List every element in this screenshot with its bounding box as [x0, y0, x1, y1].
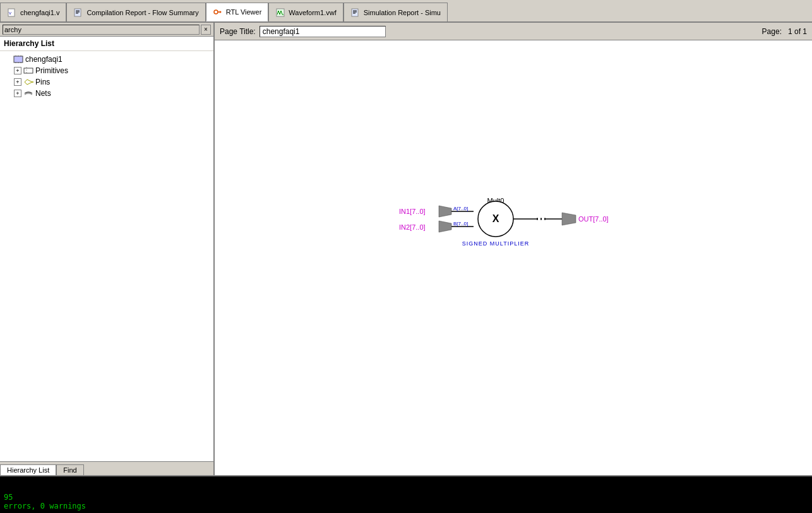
tab-chengfaqi1v-label: chengfaqi1.v — [20, 9, 59, 16]
status-line1: 95 — [4, 493, 808, 502]
page-title-label: Page Title: — [220, 27, 256, 36]
tab-chengfaqi1v[interactable]: V chengfaqi1.v — [0, 3, 66, 21]
nets-icon — [23, 90, 33, 97]
a-wire-label: A[7..0] — [453, 206, 468, 211]
svg-text:V: V — [9, 11, 11, 15]
expand-pins[interactable]: + — [14, 78, 21, 86]
tree-label-chengfaqi1: chengfaqi1 — [25, 55, 63, 64]
file-v-icon: V — [7, 8, 17, 18]
status-bar: 95 errors, 0 warnings — [0, 475, 812, 513]
tab-waveform-label: Waveform1.vwf — [289, 9, 336, 16]
in2-connector — [439, 221, 451, 232]
tab-compilation-label: Compilation Report - Flow Summary — [87, 9, 198, 16]
tree-item-nets[interactable]: + Nets — [11, 88, 212, 99]
rtl-canvas: IN1[7..0] IN2[7..0] A[7..0] B[7..0] Mult… — [215, 40, 812, 475]
panel-header: × — [0, 23, 213, 37]
multiplier-x: X — [493, 213, 499, 224]
tree-item-primitives[interactable]: + Primitives — [11, 65, 212, 76]
bottom-tab-find[interactable]: Find — [56, 464, 83, 475]
svg-rect-2 — [75, 9, 81, 16]
tab-waveform[interactable]: Waveform1.vwf — [268, 3, 343, 21]
tree-item-chengfaqi1[interactable]: chengfaqi1 — [1, 54, 212, 65]
tab-simulation-label: Simulation Report - Simu — [364, 9, 441, 16]
waveform-icon — [275, 8, 285, 18]
b-wire-label: B[7..0] — [453, 221, 468, 227]
in2-label: IN2[7..0] — [399, 223, 426, 231]
rtl-toolbar: Page Title: Page: 1 of 1 — [215, 23, 812, 40]
rtl-diagram-svg: IN1[7..0] IN2[7..0] A[7..0] B[7..0] Mult… — [215, 40, 812, 475]
expand-nets[interactable]: + — [14, 90, 21, 97]
bottom-tabs: Hierarchy List Find — [0, 461, 213, 475]
tab-bar: V chengfaqi1.v Compilation Report - Flow… — [0, 0, 812, 23]
tree-area: chengfaqi1 + Primitives + — [0, 51, 213, 461]
in1-label: IN1[7..0] — [399, 208, 426, 215]
svg-marker-23 — [25, 80, 32, 85]
rtl-panel: Page Title: Page: 1 of 1 IN1[7..0] IN2[7… — [215, 23, 812, 475]
in1-connector — [439, 206, 451, 217]
tab-compilation-report[interactable]: Compilation Report - Flow Summary — [66, 3, 205, 21]
panel-pin-button[interactable]: × — [201, 25, 211, 35]
panel-title-input[interactable] — [3, 25, 200, 35]
tab-simulation-report[interactable]: Simulation Report - Simu — [343, 3, 448, 21]
left-panel: × Hierarchy List chengfa — [0, 23, 215, 475]
signed-multiplier-label: SIGNED MULTIPLIER — [462, 240, 529, 247]
svg-marker-8 — [220, 11, 222, 13]
expand-primitives[interactable]: + — [14, 67, 21, 74]
tree-label-nets: Nets — [35, 89, 51, 98]
svg-rect-14 — [14, 56, 23, 62]
main-area: × Hierarchy List chengfa — [0, 23, 812, 475]
svg-point-6 — [214, 10, 218, 14]
out-label: OUT[7..0] — [578, 215, 609, 223]
svg-rect-10 — [352, 9, 358, 16]
sim-report-icon — [350, 8, 361, 18]
tree-label-primitives: Primitives — [35, 66, 68, 75]
pins-icon — [23, 78, 33, 86]
primitives-icon — [23, 67, 33, 74]
svg-rect-21 — [24, 68, 33, 73]
chip-icon — [13, 56, 23, 63]
rtl-icon — [213, 7, 223, 17]
report-icon — [73, 8, 83, 18]
out-connector — [562, 213, 576, 225]
page-value: 1 of 1 — [788, 27, 807, 36]
tree-item-pins[interactable]: + Pins — [11, 76, 212, 88]
page-label: Page: — [762, 27, 782, 36]
bottom-tab-hierarchy[interactable]: Hierarchy List — [0, 464, 56, 475]
tab-rtl-label: RTL Viewer — [226, 8, 262, 16]
tree-label-pins: Pins — [35, 78, 50, 86]
tab-rtl-viewer[interactable]: RTL Viewer — [206, 3, 269, 21]
page-title-input[interactable] — [260, 26, 386, 37]
hierarchy-list-header: Hierarchy List — [0, 37, 213, 51]
status-line2: errors, 0 warnings — [4, 502, 808, 510]
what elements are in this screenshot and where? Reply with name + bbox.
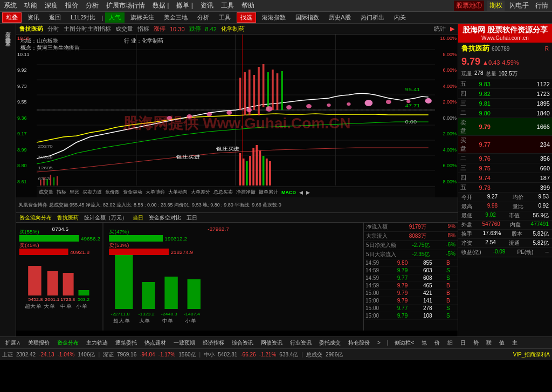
tab-tools[interactable]: 工具 — [215, 12, 234, 23]
stat-circ-label: 流通 — [509, 239, 520, 247]
svg-rect-76 — [78, 290, 89, 295]
tab-bigdir[interactable]: 大单动向 — [168, 189, 188, 196]
tab-link[interactable]: 联 — [483, 339, 495, 347]
tab-detail[interactable]: 细 — [444, 339, 456, 347]
left-item-direction[interactable]: 走向 — [4, 29, 12, 31]
tab-hot[interactable]: 热门析出 — [357, 12, 388, 23]
trade-type-5: B — [445, 290, 458, 297]
tab-intl-index[interactable]: 国际指数 — [292, 12, 323, 23]
stock-pool-btn[interactable]: 股票池① — [454, 1, 484, 11]
left-item-basic[interactable]: 基本面 — [4, 36, 12, 38]
tab-order-trade[interactable]: 委托成交 — [316, 339, 344, 347]
scroll-right[interactable]: ▶ — [306, 190, 310, 195]
pct-label-9: 8.00% — [436, 179, 457, 184]
svg-text:-503.2: -503.2 — [76, 297, 89, 301]
tab-vol[interactable]: 成交量 — [39, 189, 53, 196]
tab-capital[interactable]: 资金驱动 — [123, 189, 142, 196]
tab-indicator[interactable]: 指标 — [57, 189, 66, 196]
stat-volratio-label: 量比 — [513, 203, 523, 210]
tab-hot-topic[interactable]: 热点题材 — [141, 339, 169, 347]
flash-trader-btn[interactable]: 闪电手 — [508, 1, 530, 10]
pct-axis: 10.00% 8.00% 6.00% 4.00% 2.00% 0.00% 2.0… — [435, 35, 458, 185]
left-item-funds[interactable]: 技术分析 — [4, 32, 12, 35]
tab-consensus[interactable]: 一致预期 — [170, 339, 198, 347]
tab-stack[interactable]: 堆叠 — [2, 12, 22, 23]
left-item-distribute[interactable]: 分布 — [4, 26, 12, 28]
tab-related-quote[interactable]: 关联报价 — [25, 339, 53, 347]
scroll-left[interactable]: ◀ — [299, 190, 303, 195]
tab-holdings[interactable]: 持仓股份 — [345, 339, 373, 347]
tab-more[interactable]: > — [374, 339, 384, 346]
price-label-6: 9.17 — [17, 131, 36, 136]
menu-function[interactable]: 功能 — [23, 1, 39, 10]
tab-tick-order[interactable]: 逐笔委托 — [112, 339, 140, 347]
menu-tools[interactable]: 工具 — [219, 1, 236, 10]
tab-bond-news[interactable]: 网债资讯 — [258, 339, 286, 347]
tab-capital-dist[interactable]: 资金分布 — [54, 339, 82, 347]
tab-flag[interactable]: 旗标关注 — [127, 12, 158, 23]
tab-bigdiff[interactable]: 大单差分 — [191, 189, 210, 196]
tab-back[interactable]: 返回 — [45, 12, 65, 23]
menu-system[interactable]: 系统 — [2, 1, 18, 10]
menu-analysis[interactable]: 分析 — [84, 1, 100, 10]
chart-expand-btn[interactable]: ▶ — [450, 25, 454, 32]
tab-net-buysell[interactable]: 净挂净撤 — [236, 189, 256, 196]
tab-industry-news[interactable]: 行业资讯 — [287, 339, 315, 347]
stat-low-label: 最低 — [461, 212, 472, 219]
table-row: 15:00 9.79 108 S — [364, 312, 458, 320]
tab-analysis[interactable]: 分析 — [194, 12, 213, 23]
mf-tab-today[interactable]: 当日 — [133, 214, 143, 222]
tab-pen[interactable]: 笔 — [418, 339, 430, 347]
tab-l1l2[interactable]: L1L2对比 — [67, 12, 99, 23]
menu-news[interactable]: 资讯 — [199, 1, 215, 10]
tab-popular[interactable]: 人气 — [105, 12, 125, 23]
tab-econ-indicator[interactable]: 经济指标 — [199, 339, 227, 347]
mf-tab-compare[interactable]: 资金多空对比 — [149, 214, 181, 222]
tab-bigbet[interactable]: 大单博弈 — [146, 189, 165, 196]
tab-select[interactable]: 找选 — [237, 12, 256, 23]
money-flow-section: 资金流向分布 鲁抗医药 统计金额（万元） 当日 资金多空对比 五日 买(55%)… — [16, 212, 458, 331]
flow-chart-svg: 买(55%) 49656.2 卖(45%) 40921.8 8734.5 545… — [16, 223, 363, 331]
menu-help[interactable]: 帮助 — [240, 1, 256, 10]
options-btn[interactable]: 期权 — [487, 1, 505, 11]
tab-macd[interactable]: MACD — [281, 190, 296, 195]
tab-hist-a[interactable]: 历史A股 — [325, 12, 354, 23]
stat-income-label: 收益(亿) — [461, 249, 481, 256]
tab-compete[interactable]: 竞价图 — [105, 189, 120, 196]
tab-hk-index[interactable]: 港港指数 — [258, 12, 289, 23]
tab-buysell[interactable]: 买卖力道 — [82, 189, 102, 196]
mf-tab-dist[interactable]: 资金流向分布 — [19, 214, 52, 222]
tab-inner[interactable]: 内关 — [390, 12, 410, 23]
tab-total-buy[interactable]: 总总买卖 — [213, 189, 233, 196]
tab-news-all[interactable]: 综合资讯 — [229, 339, 257, 347]
mid-label: 中小 — [204, 351, 215, 359]
svg-point-35 — [386, 100, 391, 104]
sz2-vol: 1560亿 — [178, 351, 196, 359]
tab-ratio[interactable]: 里比 — [70, 189, 79, 196]
mf-tab-5day[interactable]: 五日 — [187, 214, 197, 222]
tab-value[interactable]: 值 — [496, 339, 508, 347]
menu-market[interactable]: 扩展市场行情 — [105, 1, 147, 10]
tab-trend[interactable]: 势 — [470, 339, 482, 347]
menu-quote[interactable]: 报价 — [64, 1, 80, 10]
svg-point-26 — [206, 112, 212, 116]
tab-daily[interactable]: 日 — [457, 339, 469, 347]
menu-data[interactable]: 数据 | — [151, 1, 170, 10]
tab-gold3[interactable]: 美金三地 — [160, 12, 191, 23]
svg-text:小单: 小单 — [185, 318, 196, 323]
tab-main2[interactable]: 主 — [509, 339, 521, 347]
tab-news[interactable]: 资讯 — [24, 12, 43, 23]
market-btn[interactable]: 行情 — [534, 1, 550, 10]
svg-rect-23 — [281, 71, 283, 110]
svg-point-37 — [425, 98, 432, 104]
tab-expand[interactable]: 扩展∧ — [2, 339, 24, 347]
menu-cancel[interactable]: 撤单 | — [175, 1, 194, 10]
tab-sidebar[interactable]: 侧边栏< — [391, 339, 417, 347]
menu-depth[interactable]: 深度 — [43, 1, 59, 10]
tab-price[interactable]: 价 — [431, 339, 443, 347]
mid-change: -66.26 — [240, 352, 256, 357]
total-label: 总成交 — [306, 351, 322, 359]
tab-main-track[interactable]: 主力轨迹 — [83, 339, 111, 347]
svg-text:-1487.4: -1487.4 — [184, 311, 200, 316]
tab-cancel[interactable]: 撤单累计 — [259, 189, 278, 196]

□ □ □ □ □ □ □

> [WHAT YOU NEED TO DO]: Take each line of the material that contains the word "errors" and list it.

> [REPLY TO THE TASK]:
status-bar: 95 errors, 0 warnings — [0, 475, 812, 513]
status-line2: errors, 0 warnings — [4, 502, 808, 510]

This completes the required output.